When it was reported that delegates at the 2010 TUC Annual Conference, held in Manchester, voted in unanimous support of the campaign by Nautilus International – the Union for maritime professionals at sea and ashore – to “secure tougher controls against the threats posed by asbestos on ships”, it should come as no real surprise.
Ship building was one of the major UK industries who were reliant on the comprehensive use of asbestos as a cheap form of anti-corrosive, heat resistant insulation for much of the 20th century. Up until the late 1970s, when asbestos awareness and acceptance finally led to the introduction of its complete ban, over 300 asbestos-containing materials were installed into Royal Navy vessels, which are continually being rediscovered, still in place to this day.

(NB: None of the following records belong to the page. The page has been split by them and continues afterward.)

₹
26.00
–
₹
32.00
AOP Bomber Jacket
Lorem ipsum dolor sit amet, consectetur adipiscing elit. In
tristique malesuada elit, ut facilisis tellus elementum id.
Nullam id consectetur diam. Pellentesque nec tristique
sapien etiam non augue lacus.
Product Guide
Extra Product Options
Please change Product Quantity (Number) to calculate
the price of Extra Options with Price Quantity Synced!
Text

The Nautilus motion declared their concern over the continued presence of asbestos on ships – despite international rules introduced in 2002 to ban its use. In 2009, Nautilus had found asbestos in more than 3,500 parts onboard a new ship, and it was recently revealed that 95 per cent of ships checked in the last four years contained the deadly material.

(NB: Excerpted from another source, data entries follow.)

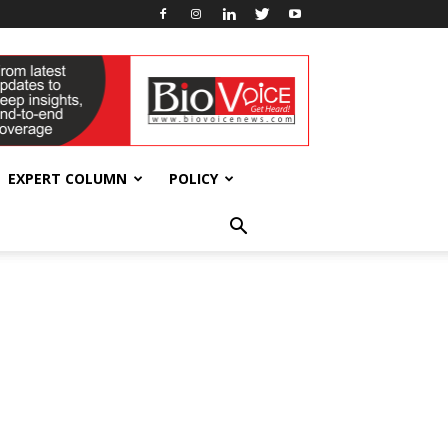
EXPERT COLUMN
POLICY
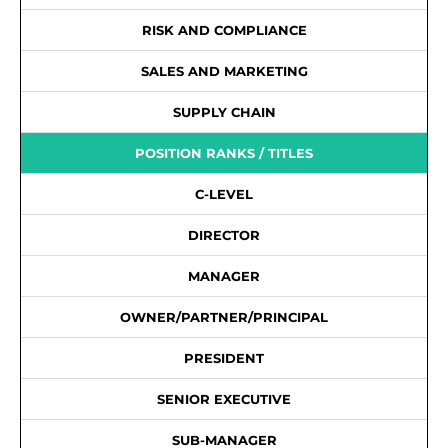
RISK AND COMPLIANCE
SALES AND MARKETING
SUPPLY CHAIN
POSITION RANKS / TITLES
C-LEVEL
DIRECTOR
MANAGER
OWNER/PARTNER/PRINCIPAL
PRESIDENT
SENIOR EXECUTIVE
SUB-MANAGER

There is a very real risk of asbetsos exposure to workers operating repairs, maintenance, and especially, the break up of decommissioned vessels. Asbestos can be discovered anywhere on a ship, but especially in the engine room, from the insulation lining of hot steam pipes, fuel lines, turbines and compressors, through to boilers, exhaust systems, connectors and manifolds, rods, valves and packing assemblies.
It has even been discovered that the problem affects ships which had been certified as asbestos-free. Often components or spare parts containing asbestos would be installed after the vessels had been built and declared safe from asbestos. Nautilus went on to suggest that, “ the maritime industry is still being responsible for exposing its workers to asbestos” and thus, creating new victims of asbestosis, for many decades to come.
The truth of this assertion lies in the fact that it can take up 40-50 years after asbestos exposure before asbestosis symptoms appear. In the past, this has often meant that former shipbuilding and dockyard workers would only succumb to a form of asbestos-related disease, such as mesothelioma, in their final years. Rapid deterioration often meant that, with only a few months left to live, claims for mesothelioma compensation could be difficult.
A radiological survey of 10 per cent of the dockyard populations of Devenport, Chatham, Portsmouth and Rosyth showed that between 2 and 5 per cent of men aged 50-59 years, had lung or pleura abnormalities, probably caused by exposure to asbestos dust.